The DOT proposal would establish safety standards requiring all newly manufactured U.S. trucks, buses, and multipurpose passenger vehicles with a gross vehicle weight rating more than 26,000 pounds to come equipped with speed limiting devices. The rule would not require retrofitting of older trucks.
The proposal discusses the benefits of setting the maximum speed at 60, 65, and 68 miles per hour. But Foxx said the DOT “will consider other speeds based on public input.”
Since 2006, ATA has adopted a policy in favor of limiting the maximum speed of new trucks to 68 miles per hour. Later that year, the ATA petitioned FMCSA and NHTSA to issue a regulation requiring their use. In 2008, as part of ATA’s 18-point highway safety agenda, the federation endorsed a national speed limit of 65 mph for all vehicles.
While the ATA was initially somewhat receptive to the DOT proposal in late August, calling proposed rule as “a potential step forward for safety,” it seems to have changed its tune.
ATA President and CEO Chris Spear said at the time that carriers who already voluntarily use speed limiters have found significant safety, as well as fuel efficiency and equipment lifespan benefits with little to no negative impact on productivity, adding that the ATA would be carefully reviewing and commenting upon today’s proposal.”
A few weeks later, ATA appears to be sticking with its ongoing stance of limiting the maximum speed of 68 miles per hour.
“After review and thorough, thoughtful consideration by its members at its recent board meeting, ATA is preserving our pro-safety policy on speed limiters, set forth in our 2006 petition to the U.S. Department of Transportation,” Spear said in a statement. “Despite ATA's decade-old, pro-safety policy on speed, the new joint rulemaking from the National Highway Traffic Safety Administration and Federal Motor Carrier Administration proposes a menu of three speed options for commercial trucks, not one.
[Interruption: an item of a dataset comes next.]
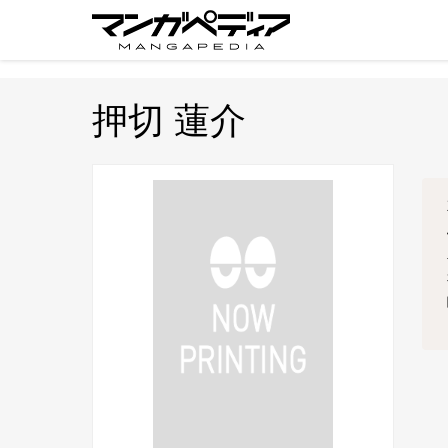
押切 蓮介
It provides insufficient data, and fails to make a recommendation regarding which of the three proposed speeds it believes is best and why. Most disconcerting is the fact that DOT's new rulemaking does not address the differentials in speed that would exist between any of the three proposed national speed limits for trucks and the speed laws of multiple states – allowing passenger vehicles to travel at much higher speeds than commercial trucks. This lack of data and direction only elevates the safety risks to the motoring public. A mandate for a one-size-fits-all speed limiter will squelch innovation in technologies to enhance safety and accommodate not only highways, but potentially secondary roads and beyond.”
In early September, the ATA and several state trucking associations penned a letter to DOT Secretary Foxx, asking for a 30-day extension to the public comment period to allow more time to solicit member views on the rulemaking and assemble data that underscores the associated risks the rulemaking would have on safety.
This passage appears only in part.